Review by Booklist Review

White Teeth, a multigenerational, multiethnic, somewhat zany novel, is the ambitious undertaking of first-time novelist Smith. Set in London and spanning more than 25 years, with recollections and accounts back to earlier days, it presents the combined story of the Jones and Iqbal families. The friendship of Archibald and Samad, respectively, the fathers, dates back to their shared, if somewhat bizarre, experiences during World War II. Their much younger wives (Clara Jones, a Jamaican who escaped from her Jehovah's Witness upbringing, and Alsana Iqbal, married because of family arrangements) and the children (a girl for the Jones', twin sons for the Iqbals) become like one family out of habit and self-defense. They grow and change (or not) as the years progress, and there is a sort of predestined circularity of the events and outcomes. Smith has an excellent ear for dialect and a wonderfully descriptive sense in the way she presents the multiethnic underclass. --Danise Hoover

From Booklist, Copyright (c) American Library Association. Used with permission.
Review by Publisher's Weekly Review

The scrambled, heterogeneous sprawl of mixed-race and immigrant family life in gritty London nearly overflows the bounds of this stunning, polymathic debut novel by 23-year-old British writer Smith.

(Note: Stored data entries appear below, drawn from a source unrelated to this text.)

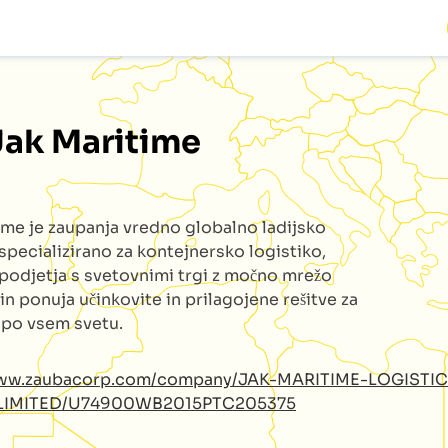
Jak Maritime
time
je zaupanja vredno globalno ladijsko
specializirano za kontejnersko logistiko,
podjetja s svetovnimi trgi z močno mrežo
 in ponuja učinkovite in prilagojene rešitve za
e po vsem svetu.
www.zaubacorp.com/company/JAK-MARITIME-LOGISTIC
-LIMITED/U74900WB2015PTC205375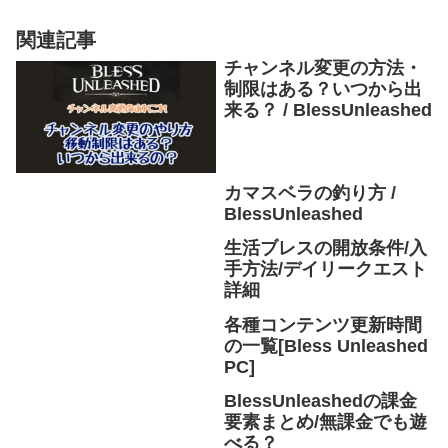
関連記事
チャンネル変更の方法・
制限はある？いつから出
来る？ / BlessUnleashed
カマスベラの釣り方 /
BlessUnleashed
生活ブレスの開放条件/入
手方法/デイリークエスト
詳細
各種コンテンツ更新時間
の一覧[Bless Unleashed
PC]
BlessUnleashedの課金
要素まとめ/無課金でも遊
べる？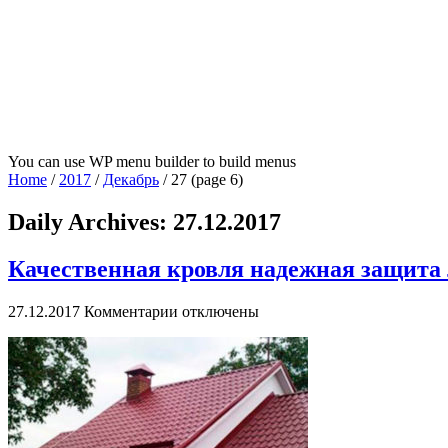
You can use WP menu builder to build menus
Home
/
2017
/
Декабрь
/
27
(page 6)
Daily Archives:
27.12.2017
Качественная кровля надежная защита 
к
27.12.2017
Комментарии
отключены
записи
Качественная
кровля
надежная
защита
любого
строения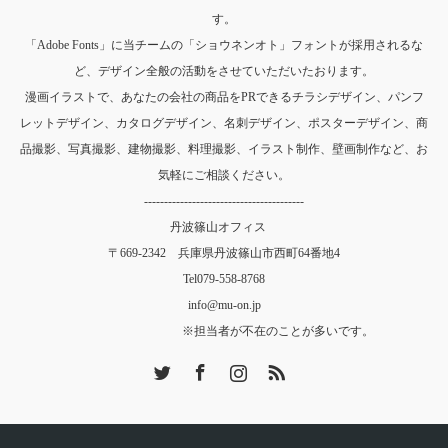
す。
「Adobe Fonts」に当チームの「ショウネンオト」フォントが採用されるな
ど、デザイン全般の活動をさせていただいたおります。
漫画イラストで、あなたの会社の商品をPRできるチラシデザイン、パンフ
レットデザイン、カタログデザイン、名刺デザイン、ポスターデザイン、商
品撮影、写真撮影、建物撮影、料理撮影、イラスト制作、壁画制作など、お
気軽にご相談ください。
----------------------------------------
丹波篠山オフィス
〒669-2342 兵庫県丹波篠山市西町64番地4
Tel
079-558-8768
info@mu-on.jp
※担当者が不在のことが多いです。
Twitter
Facebook
Instagram
RSS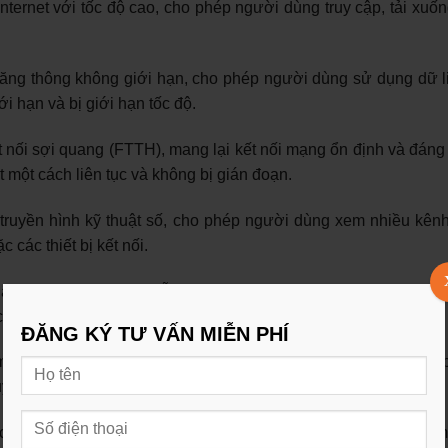
ternet với tốc độ cao, cho phép người dùng truy cập, tải xuống
băng thông không giới hạn, cho phép người dùng sử dụng dữ l
i hạn và bị giới hạn tốc độ.
nối sợi quang (FTTH), mang lại kết nối mạng ổn định và đáng t
 một cách liên tục và không bị gián đoạn.
truyền hình kỹ thuật số, cho phép người dùng xem nhiều kênh
các thiết bị kết nối.
uật chuyên nghiệp và hỗ trợ khách hàng 24/7. Người dùng có 
các thắc mắc về dịch vụ internet.
ĐĂNG KÝ TƯ VẤN MIỄN PHÍ
ật và an ninh cho dịch vụ internet. Họ sử dụng các biện pháp 
 tuyến của khách hàng.
cấp các tính năng và ứng dụng thêm như email, lưu trữ đám mâ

Traversing a broad swath of cultural territory with a perfect ear for the nuances of identity and social class, Smith harnesses provocative themes of science, technology, history and religion to her narrative. Hapless Archibald Jones fights alongside Bengali Muslim Samad Iqbal in the English army during WWII, and the two develop an unlikely bond that intensifies when Samad relocates to Archie's native London. Smith traces the trajectory of their friendship through marriage, parenthood and the shared disappointments of poverty and deflated dreams, widening the scope of her novel to include a cast of vibrant characters: Archie's beautiful Jamaican bride, Clara; Archie and Clara's introspective daughter, Irie; Samad's embittered wife, Alsana; and Alsana and Samad's twin sons, Millat and Magid. Torn between the pressures of his new country and the old religious traditions of his homeland, Samad sends Magid back to Bangladesh while keeping Millat in England. But Millat falls into delinquency and then religious extremism, as earnest Magid becomes an Anglophile with an interest in genetic engineering, a science that Samad and Millat repudiate. Smith contrasts Samad's faith in providence with Magid's desire to seize control of the future, involving all of her characters in a debate concerning past and present, determinism and accident. The tooth--half root, half protrusion--makes a perfect trope for the two families at the center of the narrative. A remarkable examination of the immigrant's experience in a postcolonial world, Smith's novel recalls the hyper-contemporary yet history-infused work of Rushdie, sharp-edged, fluorescent and many-faceted. Agent, Georgia Garrett. (May) (c) Copyright PWxyz, LLC. All rights reserved

(c) Copyright PWxyz, LLC. All rights reserved
Review by Library Journal Review

Smith (recently profiled in an issue of The New Yorker) has written an epic tale of two interconnected families. It begins with the suicide attempt of hapless, coin-flipping Archibald Jones on New Year's Day, 1975, and ends, after a 100-year ramble back and forth through time, on New Year's Eve, 1992, with his accidental (or preordained?) release of a poor mutant mouse programmed to do away with the randomness of creation. Smith evokes images of teeth throughout the novel. Do they symbolize some characteristic shared by all of humanity in this novel about ethnicity, class, belonging, homeland, family, adolescence, identity, blindness, and ignorance? Or are they meant to distract the reader from the all-encompassing theme of fate? Smith's characters are tossed about by decisions made deliberately, rashly, or by the flip of a coin. As Smith pieces together this story with bits of fabric from different times and places, the reader must contemplate whether our choices determine our future or whether fate leads us to an inevitable destiny. This fine first novel from Smith is most highly recommended for all libraries. [Previewed in Prepub Alert, LJ 1/00.]--Rebecca A. Stuhr, Grinnell Coll. Libs., IA (c) Copyright 2010. Library Journals LLC, a wholly owned subsidiary of Media Source, Inc. No redistribution permitted.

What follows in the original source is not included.